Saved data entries
== == ==

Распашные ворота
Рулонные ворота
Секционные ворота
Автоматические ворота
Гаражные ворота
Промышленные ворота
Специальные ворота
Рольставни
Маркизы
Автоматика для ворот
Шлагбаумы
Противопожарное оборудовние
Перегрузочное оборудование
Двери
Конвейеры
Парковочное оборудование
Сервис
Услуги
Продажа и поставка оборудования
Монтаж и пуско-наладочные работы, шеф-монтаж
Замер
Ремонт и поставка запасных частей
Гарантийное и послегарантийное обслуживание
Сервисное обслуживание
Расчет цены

== == ==

* **Exercise directions**
Scan the records for the string "поставка" and show every line that contains it.

* **Task result**
Продажа и поставка оборудования
Ремонт и поставка запасных частей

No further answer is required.